Comprei uma Chopeira de Natal pro Dé do Submarino.com, que atrasou a entrega e não tinha no fornecedor deles, quando eu pedi o reembolso, eles enviaram o produto pra minha casa sem eu pedir, devolvi e até agora estou esperando o dinheiro de volta.
Saiba o que fazer quando a compra on-line dá problemas
- A chave para evitar dor de cabeça começa antes de efetuar a compra. Escolha uma loja com boas indicações e, na hora de fechar o pedido, guarde todo tipo de prova. Imprima ou salve no computador as telas que mostrem prazo de entrega, descrição do objeto, comprovante de pagamento e qualquer outra informação importante.
- Na hora de pagar, dê preferência ao cartão de crédito. “Apesar de a transação ter sido aprovada, o consumidor ainda não pagou e a loja ainda não recebeu. Dependendo do caso, é possível ter no cartão um importante aliado para reaver a quantia paga”, explica Mattos, da Câmara-e.net.
- Fique atento à categoria de pré-venda, que vem ganhando espaço nas lojas virtuais. Elas oferecem produtos ainda não disponíveis (caso do mais novo exemplar de um livro disputado, como os da série “Harry Potter”), criando assim um sistema de reserva. Você paga pelo item hoje, mas só irá recebê-lo a longo prazo. Se concordar com esse tipo de transação, não poderá reclamar depois.
- Se tiver problemas, o primeiro passo é entrar em contato com a loja on-line – daí a importância de ela divulgar em seu site e-mail, telefone e até endereço físico. Guarde também o comprovante dessas conversas, como e-mails enviados e recebidos. Se o contato for via telefone, anote o nome do atendente, dia e hora da ligação, além do número de protocolo que comprove aquele contato.
- É possível que, ao contatar a empresa, ela peça um prazo para apresentar uma solução.

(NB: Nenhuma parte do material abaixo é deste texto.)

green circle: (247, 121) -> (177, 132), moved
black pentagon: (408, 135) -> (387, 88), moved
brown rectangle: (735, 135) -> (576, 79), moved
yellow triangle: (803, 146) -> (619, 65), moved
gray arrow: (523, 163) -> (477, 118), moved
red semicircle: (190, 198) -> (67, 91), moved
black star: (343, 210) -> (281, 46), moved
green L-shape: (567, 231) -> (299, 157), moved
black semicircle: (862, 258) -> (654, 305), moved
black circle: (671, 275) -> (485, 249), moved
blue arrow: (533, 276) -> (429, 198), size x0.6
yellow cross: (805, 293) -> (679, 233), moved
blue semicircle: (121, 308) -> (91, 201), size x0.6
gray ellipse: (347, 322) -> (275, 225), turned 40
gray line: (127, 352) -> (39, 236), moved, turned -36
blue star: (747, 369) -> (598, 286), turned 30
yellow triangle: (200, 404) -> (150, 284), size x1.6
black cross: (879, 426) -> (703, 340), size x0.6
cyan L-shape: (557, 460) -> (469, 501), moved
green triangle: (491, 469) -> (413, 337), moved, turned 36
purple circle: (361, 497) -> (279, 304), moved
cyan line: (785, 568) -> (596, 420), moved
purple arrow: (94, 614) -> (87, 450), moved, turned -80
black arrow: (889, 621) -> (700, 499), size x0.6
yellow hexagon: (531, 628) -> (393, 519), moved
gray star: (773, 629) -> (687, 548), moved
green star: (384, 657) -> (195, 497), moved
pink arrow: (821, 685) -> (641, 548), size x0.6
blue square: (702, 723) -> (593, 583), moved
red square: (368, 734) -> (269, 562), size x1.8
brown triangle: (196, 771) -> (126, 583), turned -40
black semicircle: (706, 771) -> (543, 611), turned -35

Se o prazo vencer e nada acontecer, é hora de formalizar essa data. Dalaneze, do Procon-SP, aconselha o envio de uma carta com aviso de recebimento informando a loja virtual que, se ela não apresentar uma solução até determinado dia, o internauta acionará um órgão de defesa do consumidor ou o poder judiciário. Seja justo no prazo, dando alguns dias e não apenas algumas horas. Esse tipo de carta é mais confiável que o e-mail, pois oferece uma prova de que foi entregue à loja.

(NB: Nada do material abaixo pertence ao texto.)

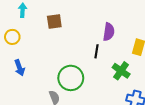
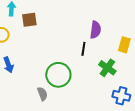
brown square: (54, 22) -> (29, 20), moved

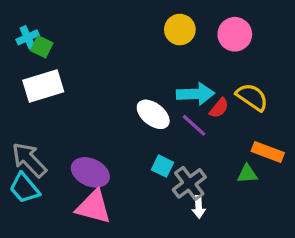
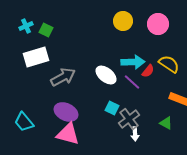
green square: (42, 47) -> (46, 30), moved
gray arrow: (29, 160) -> (63, 77), moved, turned 105
green triangle: (247, 174) -> (166, 123), moved, turned 32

- O prazo chegou ao fim e nada, ainda? Então reúna todos os documentos relacionados à compra e procure o Procon (veja os contatos do órgão na sua região). Mariana Ferreira Alves, advogada do Instituto de Defesa do Consumidor (Idec), afirma que essa é a maneira mais rápida de resolver o caso. Com essa medida o internauta que se sentir lesado pode conseguir a devolução da quantia paga à loja, a troca do produto ou um abatimento no valor para uma nova compra.

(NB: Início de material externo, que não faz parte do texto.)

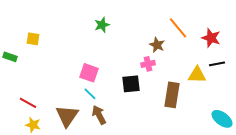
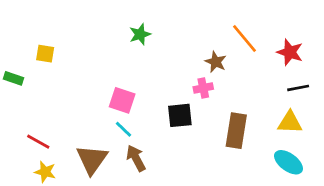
yellow triangle: (197, 75) -> (290, 122), moved
cyan ellipse: (222, 119) -> (288, 162), moved

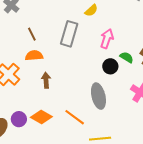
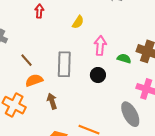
gray rectangle: (69, 34) -> (64, 64), moved
black circle: (110, 66) -> (98, 75), moved
gray ellipse: (98, 96) -> (130, 114), moved

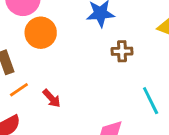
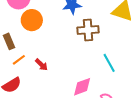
brown cross: (122, 51) -> (88, 30), size x1.5

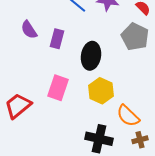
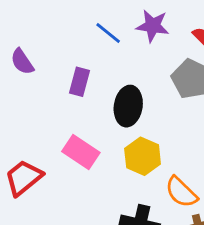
purple semicircle: (29, 30) -> (22, 62), moved
pink rectangle: (58, 88) -> (81, 152), turned -75

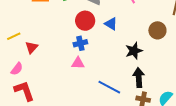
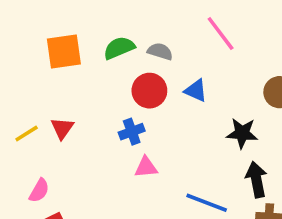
blue cross: (80, 43) -> (132, 132), moved
red triangle: (32, 47) -> (62, 128), moved
black star: (134, 51) -> (242, 133), turned 30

- Caso nenhuma dessas medidas surta efeito, você pode procurar um Juizado Especial Cível – aqui, as provas também são muito importantes para a solução do caso. As ações de até 20 salários mínimos dispensam advogados (um funcionário do próprio juizado local registrará a informação), mas esses profissionais devem ser contratados nas ações de 20 a 40 salários mínimos. Para encontrar esses juizados, faça uma busca na web associando o termo “Juizado Especial Cível” ao nome de sua cidade.